While dementia is the general medical term for various diseases that distort brain functioning, the most common types are Alzheimer’s dementia (AD), vascular dementia, various types of frontotemporal dementia (FTD) and dementia with Lewy bodies (DLB). AD is most conspicuously named after – not by – Alois Alzheimer, MD, who described the first case in 1907. It is by far the most frequent dementia, accounting for 50–70% of all cases, with rapidly increasing incidence and prevalence. The prevalence is only a few percent around ages 65–69 but increases to 25–35% in octogenarians (Ferri et al., 2005). Despite the small fraction of cases with early onset (before age 65), these are without doubt the most poignant, with most severe personal, familial, and social impact. Moreover, more women than men are becoming demented, and apparently not only because women live longer. According to some studies the increase is “exponential with age,” meaning that all humans will eventually become demented when old enough – a daunting prospect that is fortunately not yet supported by all facts.

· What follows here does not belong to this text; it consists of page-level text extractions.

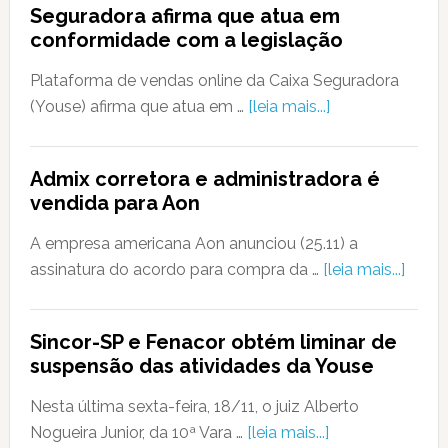
Seguradora afirma que atua em
conformidade com a legislação
Plataforma de vendas online da Caixa Seguradora
(Youse) afirma que atua em …
[leia mais...]
Admix corretora e administradora é
vendida para Aon
A empresa americana Aon anunciou (25.11) a
assinatura do acordo para compra da …
[leia mais...]
Sincor-SP e Fenacor obtém liminar de
suspensão das atividades da Youse
Nesta última sexta-feira, 18/11, o juiz Alberto
Nogueira Junior, da 10ª Vara …
[leia mais...]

Alzheimer’s dementia is a chronic, progressive disorder beginning with mild symptoms that are hard to recognize, mostly only in retrospect, and as yet impossible to diagnose objectively. The end-stage comprises very severe cognitive defects and deformed personality, inevitably evolving into complete dependence on external care. The associated physical weakening leads eventually to death from various causes, e.g., lung infections, stroke, coronary disease, and cancer. The entire disease process covers extended periods of 10–20 years or more, suspected to depend on physical, genetic, and epigenetic factors, all to be identified.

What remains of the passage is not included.